The National Museum of Computing (TNMOC) held a press conference at Bletchley Park yesterday to unveil one of only two working examples of a new touch-based version of the 25-year-old BBC Domesday system. The focus was on the content and its history, with very few technical details being provided. However, it appears that the Domesday Touchtable was developed by London-based eMoot Limited. The company -- which includes some notable former BBC staff -- provides multitouch tables, kiosks and display walls for exhibitions, museums, and science and visitor centres, as well as video and other media services.
eMoot's previous work takes in the Tower of London Welcome Centre, Shipwrecked! at Merseyside Maritime Museum, Peter Rabbit's Garden at the Smithsonian in Washington, and the Western Wall Explorium in Jerusalem.
Aerian Studios, which is based in Bath, says it "conceptualised the project, as well as designing the user interface and graphics," while working closely with the BBC Domesday team.
In an earlier post, BBC's Domesday is reloaded in giant multitouch format, I said that the "Domesday Touchtable runs on a large touch-screen surface from San Jose-based PQ Labs, which is available in a range of sizes from 32 to 103 inches." While we could quibble about "surface", this is not quite correct.
"Technically, the touch screen [is not from PQ Labs], it’s their touch overlay, and that’s married with a screen from Sharp", I'm told.
In fact, eMoot offers a range of multitouch display products including the DiscoveryTable. This comes in sizes of 42 inches, 52 inches (as used in TNMOC's Domesday installation) or larger, and "can support 2, 6 or 32 simultaneous touches". eMoot says "the overlays support all the standard MultiTouch interfaces including Windows 7, TUIO and Flash TUIO."
My report also mentioned the Windows 7-based Microsoft Surface 2, which is the latest version of a similar touch-based table, though it works in a different way. Surface 2 was first shown at CES in January, and is now being manufactured by Samsung as the SUR40 (the 40-inch screen version). It is being adopted by some companies -- banks, large hotels, casinos etc -- mainly as an attention-getting way of delivering information to customers, though by PC industry standards, sales must be minuscule.
I'm told that eMoot's DiscoveryTable had two major advantages over the Microsoft Surface 2. First, it could provide a bigger screen, and so handle more people at once. Second, it was actually available, while Surface 2, wasn't -- "certainly not in the timescale of this project". However, "the Domesday software would indeed run pretty much unaltered on the MS hardware."
This is reassuring. While it won't last as long as the Domesday Book, the Domesday Touchtable should last longer than the first BBC version. This was based on an Acorn BBC Master computer and Philips LV-ROM laser discs, and had an embarrassingly brief life.
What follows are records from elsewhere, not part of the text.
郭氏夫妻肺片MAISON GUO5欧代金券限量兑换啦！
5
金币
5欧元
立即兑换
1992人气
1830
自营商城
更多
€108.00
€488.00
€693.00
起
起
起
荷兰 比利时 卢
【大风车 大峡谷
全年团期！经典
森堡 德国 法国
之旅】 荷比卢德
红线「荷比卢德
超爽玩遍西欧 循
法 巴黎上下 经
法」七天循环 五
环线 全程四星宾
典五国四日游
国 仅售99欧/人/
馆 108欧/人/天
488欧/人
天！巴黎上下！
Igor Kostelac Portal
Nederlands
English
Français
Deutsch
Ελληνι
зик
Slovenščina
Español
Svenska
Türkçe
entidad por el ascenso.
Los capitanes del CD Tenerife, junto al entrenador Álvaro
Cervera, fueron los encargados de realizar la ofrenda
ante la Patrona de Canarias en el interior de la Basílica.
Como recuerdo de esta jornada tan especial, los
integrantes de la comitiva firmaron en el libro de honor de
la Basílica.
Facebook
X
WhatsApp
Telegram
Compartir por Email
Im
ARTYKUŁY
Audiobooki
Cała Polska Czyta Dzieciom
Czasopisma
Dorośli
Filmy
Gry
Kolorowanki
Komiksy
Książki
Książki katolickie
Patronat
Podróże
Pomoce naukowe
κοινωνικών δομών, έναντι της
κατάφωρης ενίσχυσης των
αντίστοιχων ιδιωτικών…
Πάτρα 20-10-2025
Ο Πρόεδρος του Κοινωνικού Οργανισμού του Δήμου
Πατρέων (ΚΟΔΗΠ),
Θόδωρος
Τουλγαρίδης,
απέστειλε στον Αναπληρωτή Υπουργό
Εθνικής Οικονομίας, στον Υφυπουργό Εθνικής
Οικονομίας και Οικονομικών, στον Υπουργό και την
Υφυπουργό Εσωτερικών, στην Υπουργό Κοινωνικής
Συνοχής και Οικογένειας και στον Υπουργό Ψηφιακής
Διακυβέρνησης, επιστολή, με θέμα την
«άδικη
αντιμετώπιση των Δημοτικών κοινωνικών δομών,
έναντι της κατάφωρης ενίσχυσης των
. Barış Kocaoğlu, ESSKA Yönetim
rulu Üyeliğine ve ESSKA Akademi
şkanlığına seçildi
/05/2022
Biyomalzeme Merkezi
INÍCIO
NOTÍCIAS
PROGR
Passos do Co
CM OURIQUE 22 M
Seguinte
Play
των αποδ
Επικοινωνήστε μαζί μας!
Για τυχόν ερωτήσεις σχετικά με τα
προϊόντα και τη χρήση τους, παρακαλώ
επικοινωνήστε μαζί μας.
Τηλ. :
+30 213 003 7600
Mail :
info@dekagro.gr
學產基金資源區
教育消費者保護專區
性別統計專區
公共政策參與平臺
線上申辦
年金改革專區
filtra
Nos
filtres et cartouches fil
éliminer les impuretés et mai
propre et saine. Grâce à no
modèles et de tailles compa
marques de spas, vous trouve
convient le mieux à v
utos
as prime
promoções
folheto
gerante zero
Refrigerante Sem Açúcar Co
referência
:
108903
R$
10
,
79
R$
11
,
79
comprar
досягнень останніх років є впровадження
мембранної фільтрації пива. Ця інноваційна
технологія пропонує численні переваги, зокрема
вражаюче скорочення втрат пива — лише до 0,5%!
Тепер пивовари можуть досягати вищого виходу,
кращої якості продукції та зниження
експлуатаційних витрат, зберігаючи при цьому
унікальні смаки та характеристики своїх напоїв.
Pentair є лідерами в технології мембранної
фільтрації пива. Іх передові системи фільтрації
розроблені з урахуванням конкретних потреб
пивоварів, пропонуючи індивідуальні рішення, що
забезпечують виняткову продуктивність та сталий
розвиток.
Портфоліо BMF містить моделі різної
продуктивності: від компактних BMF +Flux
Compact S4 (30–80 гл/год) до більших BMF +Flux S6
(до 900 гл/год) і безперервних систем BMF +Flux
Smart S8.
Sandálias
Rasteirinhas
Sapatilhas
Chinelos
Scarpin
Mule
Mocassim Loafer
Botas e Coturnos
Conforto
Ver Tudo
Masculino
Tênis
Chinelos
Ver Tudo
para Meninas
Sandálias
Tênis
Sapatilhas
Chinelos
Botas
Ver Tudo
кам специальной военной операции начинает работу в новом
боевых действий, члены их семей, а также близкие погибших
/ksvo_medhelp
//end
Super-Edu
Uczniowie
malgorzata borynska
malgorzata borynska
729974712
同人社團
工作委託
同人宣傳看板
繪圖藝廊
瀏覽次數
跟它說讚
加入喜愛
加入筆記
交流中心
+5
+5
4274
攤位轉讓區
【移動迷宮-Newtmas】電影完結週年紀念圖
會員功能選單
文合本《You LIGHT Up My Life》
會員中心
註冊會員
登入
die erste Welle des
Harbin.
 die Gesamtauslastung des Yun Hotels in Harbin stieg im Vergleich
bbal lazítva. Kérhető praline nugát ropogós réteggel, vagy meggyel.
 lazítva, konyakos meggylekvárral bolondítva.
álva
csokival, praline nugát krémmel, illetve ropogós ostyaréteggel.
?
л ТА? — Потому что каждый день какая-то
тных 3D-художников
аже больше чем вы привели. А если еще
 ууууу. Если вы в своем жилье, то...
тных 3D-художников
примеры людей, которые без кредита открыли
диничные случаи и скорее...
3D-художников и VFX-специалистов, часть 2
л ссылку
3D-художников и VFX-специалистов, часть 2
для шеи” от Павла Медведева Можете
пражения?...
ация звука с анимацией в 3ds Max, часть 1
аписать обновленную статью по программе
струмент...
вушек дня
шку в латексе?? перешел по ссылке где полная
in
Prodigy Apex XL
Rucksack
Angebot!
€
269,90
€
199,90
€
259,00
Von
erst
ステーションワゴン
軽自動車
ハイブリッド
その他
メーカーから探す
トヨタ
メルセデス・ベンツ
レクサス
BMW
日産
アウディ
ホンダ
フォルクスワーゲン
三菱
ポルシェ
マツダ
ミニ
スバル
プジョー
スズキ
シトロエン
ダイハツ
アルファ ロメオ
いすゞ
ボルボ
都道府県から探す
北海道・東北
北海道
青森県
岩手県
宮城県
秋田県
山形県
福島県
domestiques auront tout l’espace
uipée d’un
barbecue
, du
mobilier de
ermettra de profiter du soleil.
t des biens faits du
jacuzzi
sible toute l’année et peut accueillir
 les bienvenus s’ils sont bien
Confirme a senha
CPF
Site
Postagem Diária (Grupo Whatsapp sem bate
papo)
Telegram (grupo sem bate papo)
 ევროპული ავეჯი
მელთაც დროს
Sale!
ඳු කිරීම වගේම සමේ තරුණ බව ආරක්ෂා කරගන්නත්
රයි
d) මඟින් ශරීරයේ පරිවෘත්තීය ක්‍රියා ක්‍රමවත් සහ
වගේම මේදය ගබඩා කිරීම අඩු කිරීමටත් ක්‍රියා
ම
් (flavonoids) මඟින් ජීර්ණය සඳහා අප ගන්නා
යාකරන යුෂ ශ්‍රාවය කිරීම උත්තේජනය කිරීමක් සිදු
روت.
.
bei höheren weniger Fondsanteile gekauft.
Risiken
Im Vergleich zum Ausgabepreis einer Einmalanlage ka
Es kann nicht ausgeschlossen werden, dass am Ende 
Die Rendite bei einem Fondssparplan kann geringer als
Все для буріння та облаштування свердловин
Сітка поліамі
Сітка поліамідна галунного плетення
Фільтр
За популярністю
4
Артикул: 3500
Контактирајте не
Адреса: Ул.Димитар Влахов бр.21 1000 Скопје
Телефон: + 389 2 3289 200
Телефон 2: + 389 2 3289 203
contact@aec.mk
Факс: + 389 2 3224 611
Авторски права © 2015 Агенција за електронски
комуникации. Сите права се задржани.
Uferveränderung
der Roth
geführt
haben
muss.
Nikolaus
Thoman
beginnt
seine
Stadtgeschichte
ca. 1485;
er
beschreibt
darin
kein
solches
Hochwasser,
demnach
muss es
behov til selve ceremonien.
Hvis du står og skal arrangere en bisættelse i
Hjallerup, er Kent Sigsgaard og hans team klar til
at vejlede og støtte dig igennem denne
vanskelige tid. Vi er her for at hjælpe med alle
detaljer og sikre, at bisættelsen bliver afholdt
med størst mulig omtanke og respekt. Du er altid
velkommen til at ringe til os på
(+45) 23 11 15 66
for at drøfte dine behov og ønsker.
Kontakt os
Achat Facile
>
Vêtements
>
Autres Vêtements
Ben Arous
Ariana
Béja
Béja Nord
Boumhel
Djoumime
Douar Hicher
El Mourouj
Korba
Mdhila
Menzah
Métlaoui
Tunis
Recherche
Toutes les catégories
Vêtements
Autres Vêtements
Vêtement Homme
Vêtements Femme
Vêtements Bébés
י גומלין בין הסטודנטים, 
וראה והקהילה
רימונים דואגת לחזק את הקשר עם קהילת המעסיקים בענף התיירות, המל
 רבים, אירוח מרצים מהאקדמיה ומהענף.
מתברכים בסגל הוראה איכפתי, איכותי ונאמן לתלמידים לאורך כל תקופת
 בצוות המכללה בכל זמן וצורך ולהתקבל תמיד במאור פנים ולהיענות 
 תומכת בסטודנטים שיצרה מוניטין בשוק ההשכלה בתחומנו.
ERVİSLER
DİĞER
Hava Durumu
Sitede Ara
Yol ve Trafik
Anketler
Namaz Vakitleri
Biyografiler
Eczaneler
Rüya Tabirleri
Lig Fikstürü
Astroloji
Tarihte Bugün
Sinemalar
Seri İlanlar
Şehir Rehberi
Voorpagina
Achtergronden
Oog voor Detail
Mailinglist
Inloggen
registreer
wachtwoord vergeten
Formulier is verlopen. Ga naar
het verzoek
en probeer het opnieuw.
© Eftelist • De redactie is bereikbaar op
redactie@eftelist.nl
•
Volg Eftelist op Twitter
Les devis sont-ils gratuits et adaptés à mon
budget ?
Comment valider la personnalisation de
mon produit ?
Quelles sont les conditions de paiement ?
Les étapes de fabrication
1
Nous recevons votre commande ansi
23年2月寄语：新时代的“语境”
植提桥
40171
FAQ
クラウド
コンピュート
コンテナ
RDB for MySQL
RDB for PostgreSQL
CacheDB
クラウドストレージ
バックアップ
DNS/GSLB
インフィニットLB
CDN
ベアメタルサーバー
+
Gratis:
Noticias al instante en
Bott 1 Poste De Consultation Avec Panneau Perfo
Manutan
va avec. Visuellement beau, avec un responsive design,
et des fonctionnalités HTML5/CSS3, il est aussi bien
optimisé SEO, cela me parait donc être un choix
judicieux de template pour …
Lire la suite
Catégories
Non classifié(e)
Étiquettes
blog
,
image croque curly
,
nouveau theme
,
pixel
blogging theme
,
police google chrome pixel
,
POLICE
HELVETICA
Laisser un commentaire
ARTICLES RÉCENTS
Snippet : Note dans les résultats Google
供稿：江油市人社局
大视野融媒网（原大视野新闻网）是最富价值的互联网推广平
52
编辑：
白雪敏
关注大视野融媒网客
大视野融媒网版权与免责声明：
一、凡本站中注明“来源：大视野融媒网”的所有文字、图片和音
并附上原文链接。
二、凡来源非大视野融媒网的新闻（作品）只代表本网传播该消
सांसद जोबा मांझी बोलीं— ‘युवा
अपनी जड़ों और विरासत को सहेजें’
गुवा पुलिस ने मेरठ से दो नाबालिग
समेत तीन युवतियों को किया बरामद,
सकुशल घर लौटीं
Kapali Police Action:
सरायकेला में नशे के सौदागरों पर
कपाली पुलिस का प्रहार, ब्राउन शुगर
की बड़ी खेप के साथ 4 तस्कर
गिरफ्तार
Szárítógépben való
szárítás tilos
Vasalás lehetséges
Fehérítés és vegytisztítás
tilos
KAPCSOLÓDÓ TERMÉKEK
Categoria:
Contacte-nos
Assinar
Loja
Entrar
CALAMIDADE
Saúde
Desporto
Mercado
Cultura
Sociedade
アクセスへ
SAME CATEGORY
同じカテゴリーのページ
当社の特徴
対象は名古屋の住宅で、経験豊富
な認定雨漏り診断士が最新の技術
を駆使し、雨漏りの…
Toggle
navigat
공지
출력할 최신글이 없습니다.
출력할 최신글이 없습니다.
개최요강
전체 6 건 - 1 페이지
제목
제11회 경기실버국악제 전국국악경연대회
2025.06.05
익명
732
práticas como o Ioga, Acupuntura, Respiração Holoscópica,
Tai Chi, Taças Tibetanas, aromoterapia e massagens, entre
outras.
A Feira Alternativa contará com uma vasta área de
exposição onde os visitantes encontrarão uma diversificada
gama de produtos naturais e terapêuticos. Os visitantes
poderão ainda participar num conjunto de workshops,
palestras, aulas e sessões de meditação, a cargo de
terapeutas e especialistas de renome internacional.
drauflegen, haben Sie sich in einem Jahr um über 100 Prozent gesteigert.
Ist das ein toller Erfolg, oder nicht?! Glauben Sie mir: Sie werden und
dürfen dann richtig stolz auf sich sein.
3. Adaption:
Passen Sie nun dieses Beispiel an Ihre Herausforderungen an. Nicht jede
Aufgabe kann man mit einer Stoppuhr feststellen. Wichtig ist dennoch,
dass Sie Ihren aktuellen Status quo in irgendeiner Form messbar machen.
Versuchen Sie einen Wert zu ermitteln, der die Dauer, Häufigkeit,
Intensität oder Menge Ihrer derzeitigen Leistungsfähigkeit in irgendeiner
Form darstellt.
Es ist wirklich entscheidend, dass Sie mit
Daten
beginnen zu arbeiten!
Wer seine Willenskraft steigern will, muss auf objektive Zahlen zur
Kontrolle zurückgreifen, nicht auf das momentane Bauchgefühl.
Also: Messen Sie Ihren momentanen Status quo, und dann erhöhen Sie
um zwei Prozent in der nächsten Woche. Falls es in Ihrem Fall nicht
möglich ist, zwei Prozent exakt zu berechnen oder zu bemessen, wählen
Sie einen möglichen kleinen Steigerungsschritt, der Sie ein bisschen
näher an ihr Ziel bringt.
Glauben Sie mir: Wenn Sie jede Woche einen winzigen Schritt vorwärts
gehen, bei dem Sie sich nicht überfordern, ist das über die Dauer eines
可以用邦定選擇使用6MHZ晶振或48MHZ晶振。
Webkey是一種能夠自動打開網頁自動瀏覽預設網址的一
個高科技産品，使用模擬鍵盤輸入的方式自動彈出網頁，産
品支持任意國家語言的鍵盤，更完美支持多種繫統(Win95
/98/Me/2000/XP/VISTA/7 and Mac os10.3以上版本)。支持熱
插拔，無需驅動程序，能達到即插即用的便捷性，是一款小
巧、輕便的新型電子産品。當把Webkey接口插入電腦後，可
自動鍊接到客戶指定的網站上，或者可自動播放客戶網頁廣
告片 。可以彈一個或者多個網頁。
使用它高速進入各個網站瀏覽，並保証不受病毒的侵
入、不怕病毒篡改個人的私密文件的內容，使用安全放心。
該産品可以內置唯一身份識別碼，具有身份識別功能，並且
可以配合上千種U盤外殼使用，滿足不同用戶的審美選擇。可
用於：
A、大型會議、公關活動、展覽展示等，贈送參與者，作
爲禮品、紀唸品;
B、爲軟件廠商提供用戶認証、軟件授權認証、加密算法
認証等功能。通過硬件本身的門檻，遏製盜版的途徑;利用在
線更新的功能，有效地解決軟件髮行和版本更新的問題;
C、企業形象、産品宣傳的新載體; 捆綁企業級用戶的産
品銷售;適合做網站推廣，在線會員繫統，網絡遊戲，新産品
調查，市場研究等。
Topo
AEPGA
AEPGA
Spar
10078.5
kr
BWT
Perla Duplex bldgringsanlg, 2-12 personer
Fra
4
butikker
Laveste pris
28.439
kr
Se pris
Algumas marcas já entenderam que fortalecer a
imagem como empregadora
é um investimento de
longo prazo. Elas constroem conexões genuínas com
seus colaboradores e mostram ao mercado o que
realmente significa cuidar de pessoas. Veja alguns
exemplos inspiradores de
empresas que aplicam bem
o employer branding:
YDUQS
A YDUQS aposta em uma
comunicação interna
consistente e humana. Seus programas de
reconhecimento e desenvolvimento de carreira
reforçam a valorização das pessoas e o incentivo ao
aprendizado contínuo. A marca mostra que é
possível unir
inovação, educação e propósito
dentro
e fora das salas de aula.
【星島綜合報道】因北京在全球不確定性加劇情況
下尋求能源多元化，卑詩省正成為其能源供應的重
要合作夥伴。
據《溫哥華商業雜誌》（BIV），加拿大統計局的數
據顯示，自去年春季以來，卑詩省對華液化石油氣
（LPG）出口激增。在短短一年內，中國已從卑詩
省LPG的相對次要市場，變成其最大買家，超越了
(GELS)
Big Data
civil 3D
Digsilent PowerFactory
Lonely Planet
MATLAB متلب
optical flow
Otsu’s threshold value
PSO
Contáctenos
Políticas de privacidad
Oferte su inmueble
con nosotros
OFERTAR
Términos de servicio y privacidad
It could prove even more useful if the Microsoft Surface 2 ever comes down to the sort of price that would be attractive to schools, colleges and libraries, because they could also use it to run other touch software. That's not out of the question. The SUR40 has a US price of $8,900, which converts to £5,695 (excluding VAT). The BBC AIV system used for the original Domesday system cost £5,156.75 (including VAT) in 1986. Allowing for inflation, the Surface 2 is already cheaper.
Of course, most schools couldn't afford to buy a BBC AIV system way back then, and most couldn't afford a Surface 2 now. But some undoubtedly could.
eMoot's MultiTouch Art Machine, designed for science centres and art galleries, is based on the DiscoveryTable.